Extracted page text data
__________________________________________________
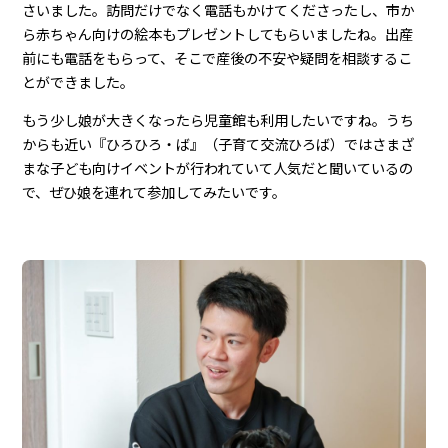
さいました。訪問だけでなく電話もかけてくださったし、市か
ら赤ちゃん向けの絵本もプレゼントしてもらいましたね。出産
前にも電話をもらって、そこで産後の不安や疑問を相談するこ
とができました。
もう少し娘が大きくなったら児童館も利用したいですね。うち
からも近い『ひろひろ・ば』（子育て交流ひろば）ではさまざ
まな子ども向けイベントが行われていて人気だと聞いているの
で、ぜひ娘を連れて参加してみたいです。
__________________________________________________
Exercise goal ▸ A word-for-word copy of the records above is needed, pictures excluded.

Answer for the task ▸
さいました。訪問だけでなく電話もかけてくださったし、市か
ら赤ちゃん向けの絵本もプレゼントしてもらいましたね。出産
前にも電話をもらって、そこで産後の不安や疑問を相談するこ
とができました。
もう少し娘が大きくなったら児童館も利用したいですね。うち
からも近い『ひろひろ・ば』（子育て交流ひろば）ではさまざ
まな子ども向けイベントが行われていて人気だと聞いているの
で、ぜひ娘を連れて参加してみたいです。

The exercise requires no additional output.